Published: 25/03/2022 By Lucy Goodgame
The Association of Residential Letting Agents report that the availability of rental stock in London has fallen by 71% in 12 months. The average number of new prospective tenants registered per member branch was 67, the highest on record for the month of December 2021. Essentially, there are now not enough private rental properties on the market, which has pushed rental prices up.
Why are Landlords Selling Up?
With increased regulation and taxation for landlords in recent years, many have felt the acute lack of government support during the pandemic is the final straw. While the government quite righty legislated to offer safety nets to tenants who faced job losses, furlough, and reduced incomes, landlords were not offered the same safeguards.

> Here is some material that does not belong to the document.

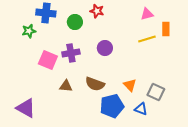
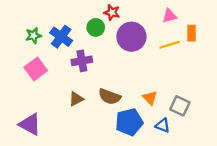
blue cross: (46, 13) -> (61, 37), moved, turned 30
green circle: (75, 22) -> (96, 27), moved
purple circle: (105, 48) -> (131, 37), moved, size x1.6
pink square: (48, 60) -> (36, 69), moved, turned 30
brown triangle: (66, 86) -> (76, 99), turned -32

The pandemic has had a serious impact on the economy and tenants’ finances, causing an obvious knock-on effect for landlords. Tenants’ financial insecurity, the eviction ban, and this perceived lack of government support have all resulted in a prolonged period of uncertainty for landlords, with many suffering long term financial loss because of the pandemic.
Studies show that around 51% of landlords lost money due to the economic effects of the pandemic. It should come as no surprise then that a large proportion of landlords are either thinking about selling up or have done so already. Floyd Barnes, co-founder of Living London, reports that since 2020, many landlords across the UK have opted to sell their Buy-to-let properties as a direct result of Covid-19.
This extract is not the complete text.